Eine Aufgabe der vorliegenden Erfindung ist es, ein Verfahren zur Herstellung von Acrylprodukten mit darin dispergierten Hervorhebungsteilchen bereitzustellen. Eine andere Aufgabe ist es, eine relativ gleichmäßige Verteilung dieser Teilchen in der Matrix des Endproduktes bereitzustellen.

Eine andere Aufgabe der vorliegenden Erfindung ist es, eine klare Matrix bereitzustellen, umfassend einen Acrylsirup und ein Netzwerk von klaren, vorgeformten Teilchen, die in dem Sirup dispergiert sind. Diese vorgeformten Teilchen sind relativ gleichmäßig durch die Matrix hindurch verteilt. Die vorgeformten Teilchen haben einen ausreichenden Raum dazwischen, um zu ermöglichen, dass Hervorhebungsteilchen darin gefangen werden. Die vorgeformten Teilchen wirken als Hindernis für die Migration der Hervorhebungsteilchen in dem Sirup.

Eine weitere Aufgabe der vorliegenden Erfindung ist es, Acrylprodukte bereitzustellen, in welchen dispergiert sind: (1) klare, vorgeformte, vernetzte Acrylteilchen, worin die klare, ausgehärtete Sirupmatrix zwischen die Teilchen eindringt und eine mehr oder weniger gleichmäßige Matrix durch die Teilchen erzeugt und (2) Hervorhebungsteilchen, die durch die Matrix des Produkts hindurch dispergiert sind, worin die Bewegung der Hervorhebungsteilchen durch die mit Acrylteilchen gefüllte Matrix beschränkt worden ist.

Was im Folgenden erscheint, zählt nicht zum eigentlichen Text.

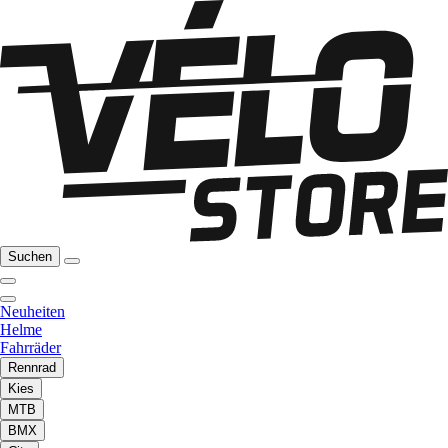
Suchen
Neuheiten
Helme
Fahrräder
Rennrad
Kies
MTB
BMX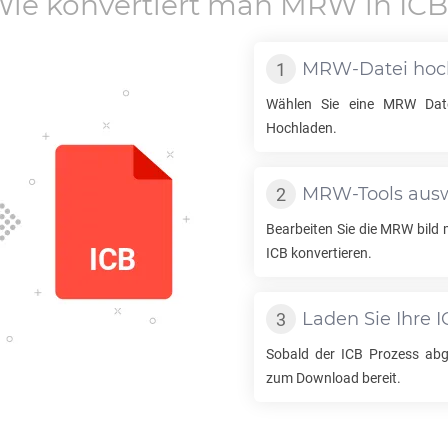
ie konvertiert man
MRW
in
ICB
MRW
-Datei ho
Wählen Sie eine
MRW
Dat
Hochladen.
MRW
-Tools au
Bearbeiten Sie die
MRW
bild 
ICB
konvertieren.
Laden Sie Ihre
I
Sobald der
ICB
Prozess abge
zum Download bereit.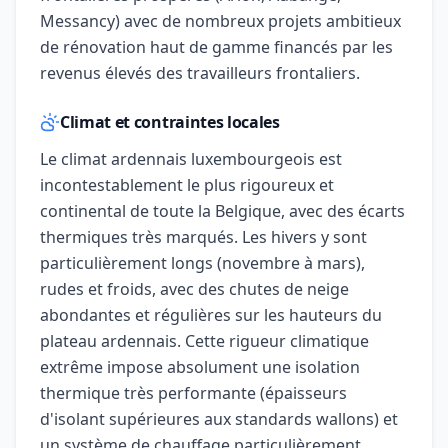
Messancy) avec de nombreux projets ambitieux
de rénovation haut de gamme financés par les
revenus élevés des travailleurs frontaliers.
Climat et contraintes locales
Le climat ardennais luxembourgeois est
incontestablement le plus rigoureux et
continental de toute la Belgique, avec des écarts
thermiques très marqués. Les hivers y sont
particulièrement longs (novembre à mars),
rudes et froids, avec des chutes de neige
abondantes et régulières sur les hauteurs du
plateau ardennais. Cette rigueur climatique
extrême impose absolument une isolation
thermique très performante (épaisseurs
d'isolant supérieures aux standards wallons) et
un système de chauffage particulièrement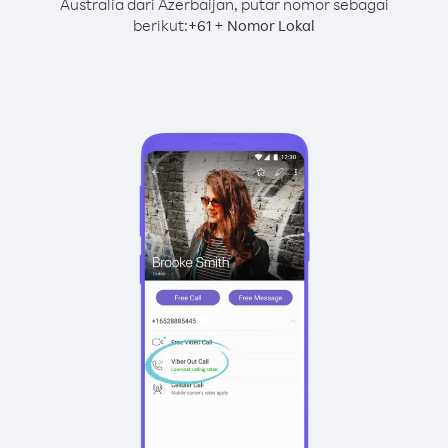
Australia dari Azerbaijan, putar nomor sebagai
berikut:
+
+
61
Nomor Lokal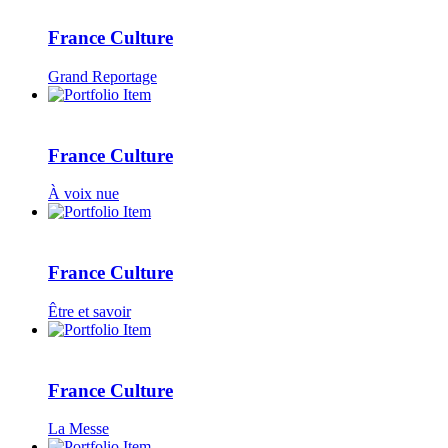
France Culture
Grand Reportage
France Culture
À voix nue
France Culture
Être et savoir
France Culture
La Messe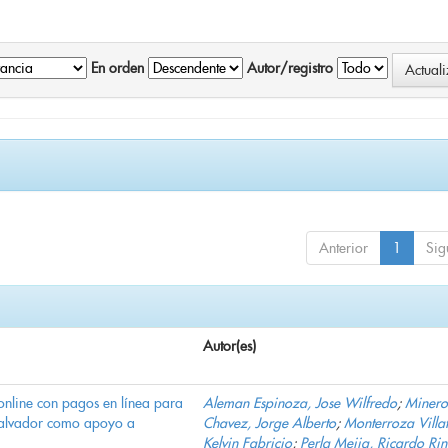
En orden
Autor/registro
Anterior
1
Sig
Autor(es)
online con pagos en línea para
Aleman Espinoza, Jose Wilfredo
;
Minero
Salvador como apoyo a
Chavez, Jorge Alberto
;
Monterroza Villa
Kelvin Fabricio
;
Perla Mejia, Ricardo Ri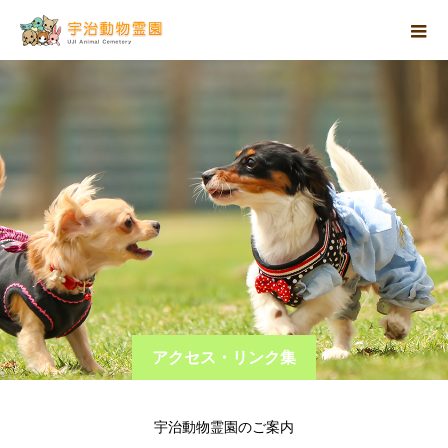
アクセス・リンク集
宇治動物霊園のご案内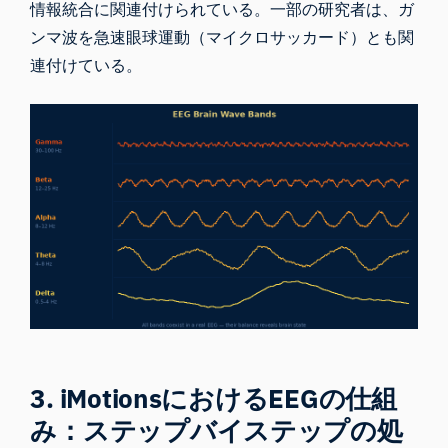
情報統合に関連付けられている。一部の研究者は、ガ
ンマ波を急速眼球運動（マイクロサッカード）とも関
連付けている。
3. iMotionsにおけるEEGの仕組
み：ステップバイステップの処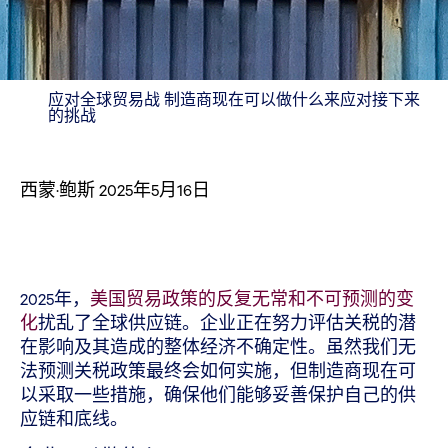
应对全球贸易战 制造商现在可以做什么来应对接下来
的挑战
西蒙·鲍斯
2025年5月16日
2025年，
美国贸易政策的反复无常和不可预测的变
化
扰乱了全球供应链。企业正在努力评估关税的潜
在影响及其造成的整体经济不确定性。虽然我们无
法预测关税政策最终会如何实施，但制造商现在可
以采取一些措施，确保他们能够妥善保护自己的供
应链和底线。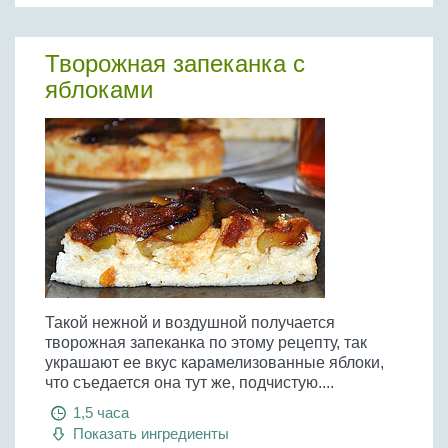
Творожная запеканка с
яблоками
Такой нежной и воздушной получается
творожная запеканка по этому рецепту, так
украшают ее вкус карамелизованные яблоки,
что съедается она тут же, подчистую....
1,5 часа
Показать ингредиенты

Eine noch andere Aufgabe der vorliegenden Erfindung ist es, ein Acrylprodukt bereitzustellen, umfassend eine klare Acrylmatrix mit darin dispergierten (1) klaren, vorgeformten Teilchen, die bei visueller Beobachtung des Endprodukts nicht unterscheidbar oder annähernd nicht unterscheidbar von der Acrylmatrix sind, und (2) gefärbten oder metallisch erscheinenden Teilchen, die in der Matrix dispergiert und bei Beobachtung des Endprodukts visuell unterscheidbar sind.

Wie vorstehend ausgeführt, werden vorgeformte Teilchen zu dem Matrixsirup zugesetzt. Die spezielle Quelle der Teilchen ist nicht kritisch. Die Teilchen können nach jedem im Stand der Technik allgemein bekannten Verfahren hergestellt werden. So kann z. B. ein Acrylmonomer-Sirup in Folienform vergossen werden. Die erhaltene Folie wird dann auf die gewünschte Teilchengröße vermahlen. In einigen der folgenden Beispiele waren die vorgeformten Acrylteilchen kleiner als eine Maschenzahl von 35 oder 500 Mikron.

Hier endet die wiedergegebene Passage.